__Assignment__
Reproduce word for word the lines between the one containing "zvířecími exkrementy. Zároveň" and the end of the entries below, both inclusive; leave out pictures.

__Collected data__
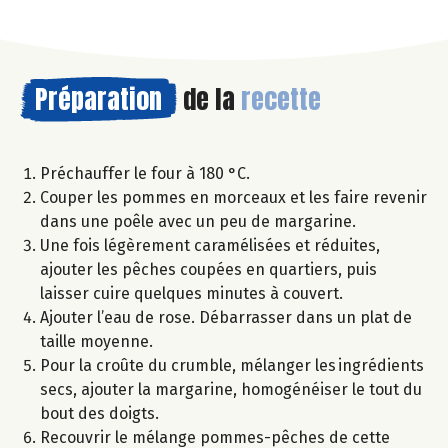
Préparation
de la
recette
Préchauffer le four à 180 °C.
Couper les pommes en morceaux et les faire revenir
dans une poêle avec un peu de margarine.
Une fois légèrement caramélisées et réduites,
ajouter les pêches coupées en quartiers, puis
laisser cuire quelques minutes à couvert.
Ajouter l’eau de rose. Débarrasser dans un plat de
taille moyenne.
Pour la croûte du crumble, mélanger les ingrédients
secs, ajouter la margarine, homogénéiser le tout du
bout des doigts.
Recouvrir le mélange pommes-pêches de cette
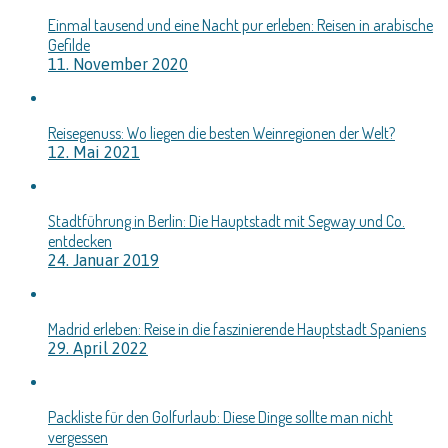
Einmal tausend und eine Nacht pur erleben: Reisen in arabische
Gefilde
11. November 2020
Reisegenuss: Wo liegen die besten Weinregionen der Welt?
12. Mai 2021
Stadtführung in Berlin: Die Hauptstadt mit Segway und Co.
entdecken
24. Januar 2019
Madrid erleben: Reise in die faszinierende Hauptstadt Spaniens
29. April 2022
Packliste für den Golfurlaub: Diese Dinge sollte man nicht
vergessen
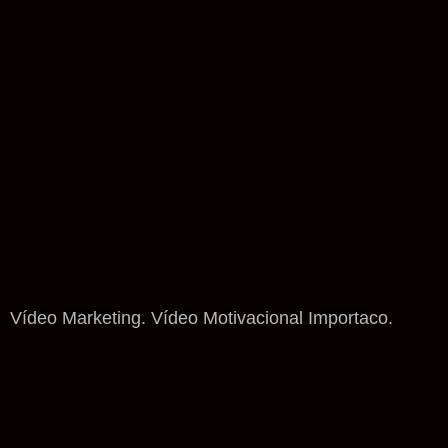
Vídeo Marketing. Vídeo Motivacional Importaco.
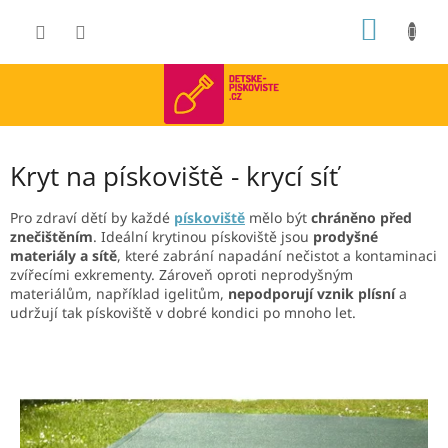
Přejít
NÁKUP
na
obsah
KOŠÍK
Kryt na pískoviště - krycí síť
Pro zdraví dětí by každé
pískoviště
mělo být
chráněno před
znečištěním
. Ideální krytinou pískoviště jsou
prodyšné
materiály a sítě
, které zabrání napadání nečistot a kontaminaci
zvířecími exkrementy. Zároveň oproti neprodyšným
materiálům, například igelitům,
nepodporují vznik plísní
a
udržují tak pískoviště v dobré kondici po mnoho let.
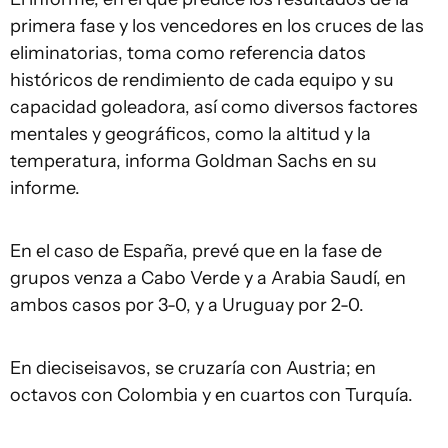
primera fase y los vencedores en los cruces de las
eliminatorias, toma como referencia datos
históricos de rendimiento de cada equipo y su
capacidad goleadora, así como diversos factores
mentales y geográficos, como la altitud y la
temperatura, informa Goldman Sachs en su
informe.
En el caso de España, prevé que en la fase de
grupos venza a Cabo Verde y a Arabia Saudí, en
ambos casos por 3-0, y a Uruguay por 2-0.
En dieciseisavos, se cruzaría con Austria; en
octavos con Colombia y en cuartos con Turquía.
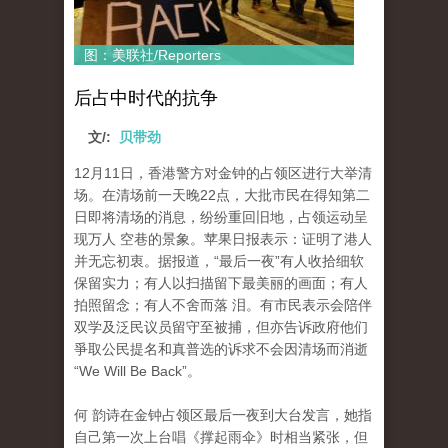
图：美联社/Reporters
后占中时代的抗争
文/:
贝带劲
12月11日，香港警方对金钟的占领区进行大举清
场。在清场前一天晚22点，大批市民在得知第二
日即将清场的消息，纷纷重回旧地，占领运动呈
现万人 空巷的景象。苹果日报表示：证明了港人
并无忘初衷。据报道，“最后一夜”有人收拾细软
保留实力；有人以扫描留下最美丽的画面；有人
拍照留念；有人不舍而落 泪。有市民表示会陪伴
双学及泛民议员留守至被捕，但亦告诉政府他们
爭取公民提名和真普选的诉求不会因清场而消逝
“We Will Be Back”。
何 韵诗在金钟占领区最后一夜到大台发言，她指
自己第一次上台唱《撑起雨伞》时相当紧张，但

__Output below__
zvířecími exkrementy. Zároveň oproti neprodyšným
materiálům, například igelitům,
nepodporují vznik plísní
a
udržují tak pískoviště v dobré kondici po mnoho let.
primera fase y los vencedores en los cruces de las
eliminatorias, toma como referencia datos
históricos de rendimiento de cada equipo y su
capacidad goleadora, así como diversos factores
mentales y geográficos, como la altitud y la
temperatura, informa Goldman Sachs en su
informe.
En el caso de España, prevé que en la fase de
grupos venza a Cabo Verde y a Arabia Saudí, en
ambos casos por 3-0, y a Uruguay por 2-0.
En dieciseisavos, se cruzaría con Austria; en
octavos con Colombia y en cuartos con Turquía.
图：美联社/Reporters
后占中时代的抗争
文/:
贝带劲
12月11日，香港警方对金钟的占领区进行大举清
场。在清场前一天晚22点，大批市民在得知第二
日即将清场的消息，纷纷重回旧地，占领运动呈
现万人 空巷的景象。苹果日报表示：证明了港人
并无忘初衷。据报道，“最后一夜”有人收拾细软
保留实力；有人以扫描留下最美丽的画面；有人
拍照留念；有人不舍而落 泪。有市民表示会陪伴
双学及泛民议员留守至被捕，但亦告诉政府他们
爭取公民提名和真普选的诉求不会因清场而消逝
“We Will Be Back”。
何 韵诗在金钟占领区最后一夜到大台发言，她指
自己第一次上台唱《撑起雨伞》时相当紧张，但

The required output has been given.